Rabbi Sacks on Dialogue with Atheists

JInsider (March 2010)

What do I think about atheism? Well, let me be honest with you. It was my privilege to be a student of probably the greatest atheist of his time and a friend of an even greater atheist. My doctoral supervisor was the late Sir Bernard Williams, generally described as the most brilliant man in Britain, a lapsed Catholic, and they fervent atheist. And I found my relationship with him was an object lesson in the collaborative pursuit of truth, because he never challenged my religious faith. He never ridiculed it. All he wanted was could I make it clear and could I make cogent. And the respect that he showed to me taught me that an atheist and religious believer can engage together in the collaborative pursuit of truth. As long as we don’t mock one another, misrepresent one another, or ridicule one another.

Now the great sceptic was the late Sir Isaiah Berlin. I came to know Sir Isaiah towards the end of his life and we became friends. He was very funny. The first thing he said to me when he visited us at our home was, “Chief Rabbi, don’t talk to me about religion. When it comes to God, I’m tone deaf.” And then he said to me, “What I don’t understand is how you, who studied philosophy at Cambridge and Oxford, can be a believer.” And I said, “Sir Isaiah, if it helps, think of me as a lapsed heretic.” “Quite understand,” he said.

Now he was really a secular Jew. And in 1997, I had published a book of political philosophy called The Politics of Hope, where I disagreed somewhat with Isaiah Berlin’s political philosophy. And I said to him, I’d be fascinated to hear his reactions. He said to me, “Send me the book and I’ll let you know.” So I sent him the book and heard nothing for several months.

So I phoned him at his home in Oxford and his wife, Lady Aline Berlin answered the phone. And she said, “Oh, Chief Rabbi, Isaiah has just been talking about you.” Now I am sure rabbis were not the normal subject of conversation at the Berlin dinner table. So I said, “In what context?” She said, “Oh, he’s just asked you to officiate at his funeral.” I said, “Don’t think about such things,” but obviously Isaiah knew. Four days later he died. And I did officiate at his funeral.

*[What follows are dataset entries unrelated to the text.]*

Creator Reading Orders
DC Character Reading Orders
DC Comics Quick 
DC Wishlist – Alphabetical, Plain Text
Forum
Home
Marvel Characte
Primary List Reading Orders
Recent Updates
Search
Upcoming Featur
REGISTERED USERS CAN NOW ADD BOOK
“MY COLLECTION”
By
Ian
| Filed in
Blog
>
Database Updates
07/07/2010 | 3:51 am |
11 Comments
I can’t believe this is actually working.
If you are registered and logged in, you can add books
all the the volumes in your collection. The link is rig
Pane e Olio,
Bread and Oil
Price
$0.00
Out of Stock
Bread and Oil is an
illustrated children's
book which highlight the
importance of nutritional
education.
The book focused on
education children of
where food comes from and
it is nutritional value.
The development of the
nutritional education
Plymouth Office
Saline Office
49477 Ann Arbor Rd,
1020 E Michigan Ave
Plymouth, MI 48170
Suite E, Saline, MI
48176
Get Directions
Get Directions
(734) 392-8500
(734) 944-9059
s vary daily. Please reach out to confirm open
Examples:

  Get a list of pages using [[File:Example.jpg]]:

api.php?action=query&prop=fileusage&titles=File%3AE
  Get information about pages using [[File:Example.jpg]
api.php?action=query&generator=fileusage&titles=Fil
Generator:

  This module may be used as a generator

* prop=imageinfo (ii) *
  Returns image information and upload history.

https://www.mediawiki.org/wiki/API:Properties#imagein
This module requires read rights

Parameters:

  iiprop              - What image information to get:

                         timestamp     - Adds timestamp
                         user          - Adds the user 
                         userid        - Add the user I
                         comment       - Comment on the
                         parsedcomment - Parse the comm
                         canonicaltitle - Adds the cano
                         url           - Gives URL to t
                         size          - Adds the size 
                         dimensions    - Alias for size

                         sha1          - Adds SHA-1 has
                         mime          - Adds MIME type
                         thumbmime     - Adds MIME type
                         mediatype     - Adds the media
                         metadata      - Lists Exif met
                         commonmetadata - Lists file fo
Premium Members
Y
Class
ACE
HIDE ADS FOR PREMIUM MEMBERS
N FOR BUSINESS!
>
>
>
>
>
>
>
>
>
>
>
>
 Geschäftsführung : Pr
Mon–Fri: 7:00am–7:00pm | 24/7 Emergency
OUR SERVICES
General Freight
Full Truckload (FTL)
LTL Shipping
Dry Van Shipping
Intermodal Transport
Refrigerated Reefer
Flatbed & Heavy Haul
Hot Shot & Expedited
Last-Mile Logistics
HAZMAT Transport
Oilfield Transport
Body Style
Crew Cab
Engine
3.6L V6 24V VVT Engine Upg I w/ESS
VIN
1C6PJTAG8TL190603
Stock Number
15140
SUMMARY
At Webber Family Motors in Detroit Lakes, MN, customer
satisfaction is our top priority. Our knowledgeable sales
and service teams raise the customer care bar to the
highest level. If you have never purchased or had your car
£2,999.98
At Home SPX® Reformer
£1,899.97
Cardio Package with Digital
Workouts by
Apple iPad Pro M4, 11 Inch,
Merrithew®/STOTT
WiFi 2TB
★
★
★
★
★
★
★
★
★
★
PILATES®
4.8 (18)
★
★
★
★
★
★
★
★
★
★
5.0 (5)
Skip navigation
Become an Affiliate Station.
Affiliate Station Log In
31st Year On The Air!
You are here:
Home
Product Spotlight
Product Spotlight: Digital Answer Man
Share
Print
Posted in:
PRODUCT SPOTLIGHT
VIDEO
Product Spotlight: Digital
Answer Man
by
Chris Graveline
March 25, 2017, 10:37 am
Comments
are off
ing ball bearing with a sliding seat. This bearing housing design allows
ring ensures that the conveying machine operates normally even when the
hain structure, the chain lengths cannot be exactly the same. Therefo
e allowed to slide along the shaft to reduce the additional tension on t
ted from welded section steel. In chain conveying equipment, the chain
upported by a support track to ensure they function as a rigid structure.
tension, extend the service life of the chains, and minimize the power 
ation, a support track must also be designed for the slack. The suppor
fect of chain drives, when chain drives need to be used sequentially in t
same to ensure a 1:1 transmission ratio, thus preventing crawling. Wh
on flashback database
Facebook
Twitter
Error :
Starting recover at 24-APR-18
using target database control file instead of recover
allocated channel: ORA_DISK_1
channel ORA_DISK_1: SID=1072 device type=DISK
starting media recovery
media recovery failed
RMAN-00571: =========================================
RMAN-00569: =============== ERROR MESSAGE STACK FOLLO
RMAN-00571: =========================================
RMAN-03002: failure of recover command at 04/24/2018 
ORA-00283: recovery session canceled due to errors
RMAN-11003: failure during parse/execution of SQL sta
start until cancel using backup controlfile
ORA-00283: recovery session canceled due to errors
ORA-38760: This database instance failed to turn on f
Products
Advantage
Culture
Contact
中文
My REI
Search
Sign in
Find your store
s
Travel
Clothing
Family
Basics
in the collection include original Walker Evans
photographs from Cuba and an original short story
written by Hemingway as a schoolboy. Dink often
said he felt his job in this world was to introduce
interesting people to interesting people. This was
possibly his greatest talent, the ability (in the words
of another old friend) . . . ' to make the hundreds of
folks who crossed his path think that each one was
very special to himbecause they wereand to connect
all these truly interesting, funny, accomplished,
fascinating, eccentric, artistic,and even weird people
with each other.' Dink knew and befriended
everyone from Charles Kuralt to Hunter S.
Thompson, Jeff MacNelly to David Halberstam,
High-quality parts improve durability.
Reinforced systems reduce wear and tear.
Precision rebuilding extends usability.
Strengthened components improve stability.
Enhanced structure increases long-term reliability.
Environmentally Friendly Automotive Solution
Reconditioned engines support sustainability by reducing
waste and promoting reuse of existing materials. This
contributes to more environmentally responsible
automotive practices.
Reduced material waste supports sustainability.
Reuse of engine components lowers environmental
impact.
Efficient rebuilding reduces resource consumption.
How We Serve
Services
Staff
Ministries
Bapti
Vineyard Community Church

His biographer, Michael Ignatieff, came to see me and he asked me out of interest, how was it that Isaiah Berlin, a secular Jew, wanted a religious funeral to be conducted by a Chief Rabbi? And I replied, “Isaiah may not have been a believing Jew, but he was a loyal Jew.” And that is no small thing.

So it’s been my great privilege to know great atheists. And to know that, yes, the conversation between believer and atheist is, or can be, a respectful and constructive conversation. And I will always accept as a challenge from atheists all the examples of religion going wrong, of accepting the unacceptable, of seeking power, of practising intolerance. And actually I think that is the important role that atheists play in the contemporary world. They refuse to let religious organisations or leaders get away with sloppy thinking or acceptance of something as the will of God when clearly, God wants us to change that thing and transform the world. They challenge religion whenever it is a source of intolerance or hate. And in that respect, I like atheists and I feel enlarged by them.

But as for the angry atheists, the figures that we all know of, I call them our contemporary intellectual equivalent of road rage. Those guys, I think, are not the kind of atheist that I respect at all, because what they write about is a caricature of religion, not the real thing.